By default we now have effectively a national living wage of €350. Politically the pathway back to a basic social welfare rate of €203 is dangerous. When level 5 grips tight in a few days, up to 200,000 additional people will be eligible for payments. By and large, both in the budget last week and in this week’s announcement, the economic decisions taken have been the least worst possible.
But near-silence in the public conversation on the consequences is unnerving. It is the aftershock and unwillingness to reduce what was supposedly temporary expenditure that is now the dire threat to the economy.
A divided Britain has also been revealed by the virus. Brexit, on whatever terms it arrives on December 31, will bring its own pressure to bear on the internal cohesion of the UK. What is now clear is that regardless of how that plays out, a Britain composed of four governments is already less than a united kingdom.
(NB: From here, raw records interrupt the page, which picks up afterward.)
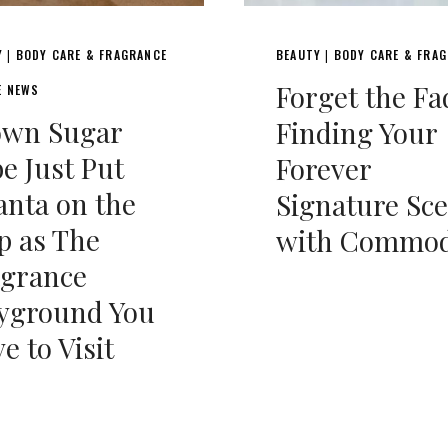
Y
BODY CARE & FRAGRANCE
BEAUTY
BODY CARE & FRA
|
|
Forget the Fa
E NEWS
own Sugar
Finding Your
e Just Put
Forever
anta on the
Signature Sc
p as The
with Commod
agrance
ayground You
e to Visit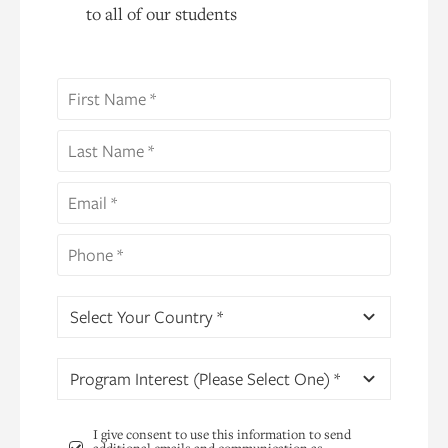
to all of our students
Select Your Country *
Program Interest (Please Select One) *
I give consent to use this information to send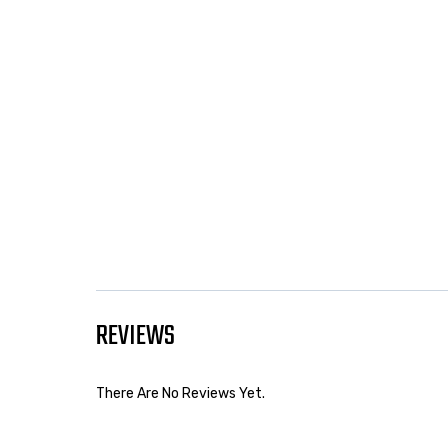
REVIEWS
There Are No Reviews Yet.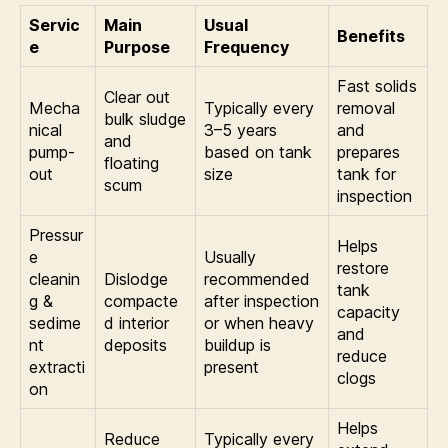
Servic
Main
Usual
Benefits
e
Purpose
Frequency
Fast solids
Clear out
Mecha
Typically every
removal
bulk sludge
nical
3–5 years
and
and
pump-
based on tank
prepares
floating
out
size
tank for
scum
inspection
Pressur
Helps
e
Usually
restore
cleanin
Dislodge
recommended
tank
g &
compacte
after inspection
capacity
sedime
d interior
or when heavy
and
nt
deposits
buildup is
reduce
extracti
present
clogs
on
Helps
Reduce
Typically every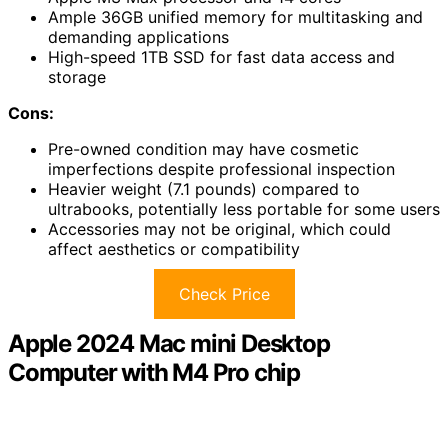
Ample 36GB unified memory for multitasking and
demanding applications
High-speed 1TB SSD for fast data access and
storage
Cons:
Pre-owned condition may have cosmetic
imperfections despite professional inspection
Heavier weight (7.1 pounds) compared to
ultrabooks, potentially less portable for some users
Accessories may not be original, which could
affect aesthetics or compatibility
Check Price
Apple 2024 Mac mini Desktop
Computer with M4 Pro chip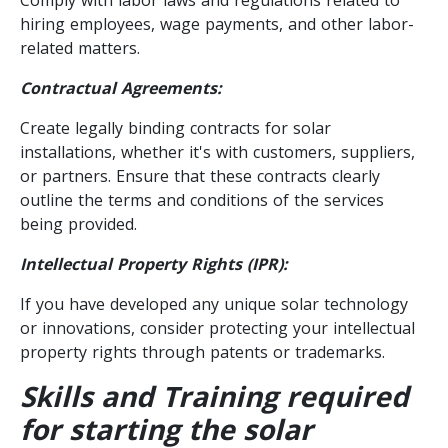
hiring employees, wage payments, and other labor-
related matters.
Contractual Agreements:
Create legally binding contracts for solar
installations, whether it's with customers, suppliers,
or partners. Ensure that these contracts clearly
outline the terms and conditions of the services
being provided.
Intellectual Property Rights (IPR):
If you have developed any unique solar technology
or innovations, consider protecting your intellectual
property rights through patents or trademarks.
Skills and Training required
for starting the solar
On health, Boris Johnson leads an English government only. Its remit is in turn limited by devolution within England, where powerful mayors such as Andy Burnham in Manchester and Sadiq Khan in London challenge the authority of central government. They control swathes of administration, large budgets, and ultimately local police forces without which little can be enforced.
The pandemic has exposed the receding limits of the domestic powers of the British government at precisely the moment it is about to jump off a cliff edge internationally.
Years from now, it is the deep-seated consequences to current events that will matter most. Here the greatest consequence will press hard within two years at the very most. How do we reduce our dependency on debt to subvert current spending and how, within months, do we start to wind back on the avalanche of money unleashed on the economy?
By 2050, only 30 years from now and less than the span of a working life, the dependency rate of workers to pensioners will go from 5:1 today to 2:1. Those two workers are young today but our debts will be their burden.
This is a country that is allergic to tax, and is now addicted to spending. I do not see the leadership required to walk us back economically. Paschal Donohoe and Michael McGrath are competent. I am absolutely sure they can see over the cliff edge they have walked us up to.
What will be required, however, is not slow adjustment but politically painful decision making. I question the capacity and will of the Government to make those decisions and carry them in the teeth not just of political opposition but of well-organised economic sectors who will be determined to hold what they have.
It's old hat now, but the stupidity of leaving Sinn Féin out of this mess, and out of government, beats Banagher. The malice and the stupidity of what says it is the left in this country in opposing a genuine widening of the tax base after the last crash is now exposed.
Opposing water charges and voting — sometimes with Fine Gael and Fianna Fáil — to reduce property tax on local authorities is sabotage in a national emergency. And none of that is old hat. All of it remains to be faced up to. There must soon be dramatic reductions in expenditure and higher taxes — and probably a mix of both.